* Work task: Repeat exactly the line that contains "totalmente grátis." and every line after it, down to the last line of the entries below. Do not include pictures.
..............................
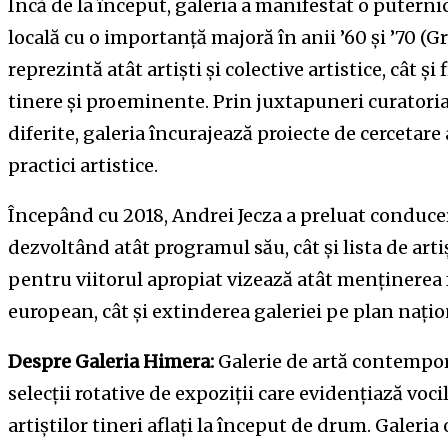
Încă de la început, galeria a manifestat o puternic
locală cu o importanță majoră în anii ’60 și ’70 (G
reprezintă atât artiști și colective artistice, cât și 
tinere și proeminente. Prin juxtapuneri curatorial
diferite, galeria încurajează proiecte de cercetar
practici artistice.
Începând cu 2018, Andrei Jecza a preluat conducer
dezvoltând atât programul său, cât și lista de arti
pentru viitorul apropiat vizează atât menținerea 
european, cât și extinderea galeriei pe plan națio
Despre Galeria Himera:
Galerie de artă contempor
selecții rotative de expoziții care evidențiază voci
artiștilor tineri aflați la început de drum. Galeri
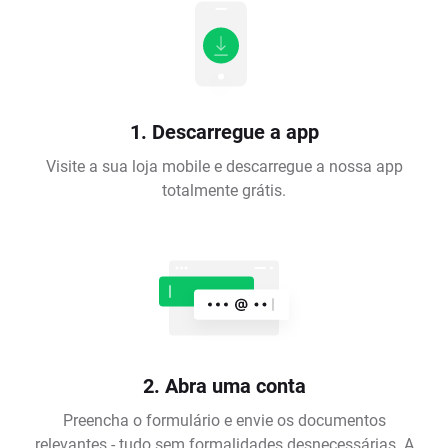
1. Descarregue a app
Visite a sua loja mobile e descarregue a nossa app
totalmente grátis.
2. Abra uma conta
Preencha o formulário e envie os documentos
relevantes - tudo sem formalidades desnecessárias. A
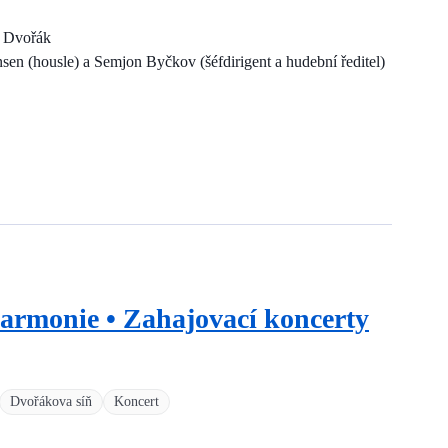
a Dvořák
nsen (housle) a Semjon Byčkov (šéfdirigent a hudební ředitel)
harmonie • Zahajovací koncerty
Dvořákova síň
Koncert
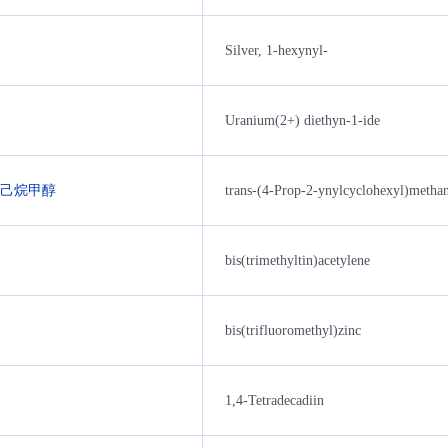
Silver, 1-hexynyl-
Uranium(2+) diethyn-1-ide
-环己烷甲醇
trans-(4-Prop-2-ynylcyclohexyl)metha
bis(trimethyltin)acetylene
bis(trifluoromethyl)zinc
1,4-Tetradecadiin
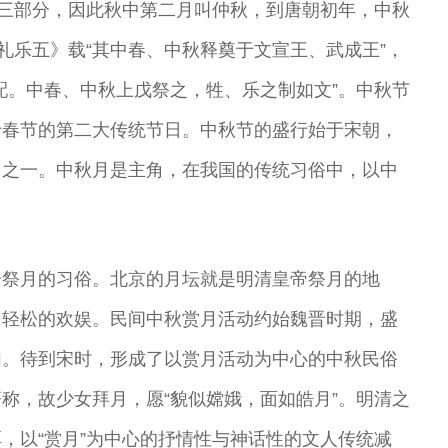
季三部分，因此秋中第二月叫仲秋，到唐朝初年，中秋
礼乐五》载“其中春、中秋释奠于文宣王、武成王”，
配。中春、中秋上戊祭之，牲、乐之制如文”。中秋节
于春节的第二大传统节日。中秋节的盛行始于宋朝，
日之一。中秋月是主角，在我国的传统习俗中，以中
分祭月的习俗。北京的月坛就是明清皇帝祭月的地
了轻松的欢娱。民间中秋赏月活动约始魏晋时期，盛
句。待到宋时，形成了以赏月活动为中心的中秋民俗
称，故少女拜月，愿“貌似嫦娥，面如皓月”。明清之
，以“赏月”为中心的抒情性与神话性的文人传统减
昆
尚长荣 著名京
刘秀荣 京剧表
杨凤一 北方昆
王玉璞 京剧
..............................
* Solution for this problem:
totalmente grátis.
2. Abra uma conta
Preencha o formulário e envie os documentos
relevantes - tudo sem formalidades desnecessárias. A
a Dvořák
nsen (housle) a Semjon Byčkov (šéfdirigent a hudební ředitel)
harmonie • Zahajovací koncerty
Dvořákova síň
Koncert
Silver, 1-hexynyl-
Uranium(2+) diethyn-1-ide
-环己烷甲醇
trans-(4-Prop-2-ynylcyclohexyl)metha
bis(trimethyltin)acetylene
bis(trifluoromethyl)zinc
1,4-Tetradecadiin
季三部分，因此秋中第二月叫仲秋，到唐朝初年，中秋
礼乐五》载“其中春、中秋释奠于文宣王、武成王”，
配。中春、中秋上戊祭之，牲、乐之制如文”。中秋节
于春节的第二大传统节日。中秋节的盛行始于宋朝，
日之一。中秋月是主角，在我国的传统习俗中，以中
分祭月的习俗。北京的月坛就是明清皇帝祭月的地
了轻松的欢娱。民间中秋赏月活动约始魏晋时期，盛
句。待到宋时，形成了以赏月活动为中心的中秋民俗
称，故少女拜月，愿“貌似嫦娥，面如皓月”。明清之
，以“赏月”为中心的抒情性与神话性的文人传统减
昆
尚长荣 著名京
刘秀荣 京剧表
杨凤一 北方昆
王玉璞 京剧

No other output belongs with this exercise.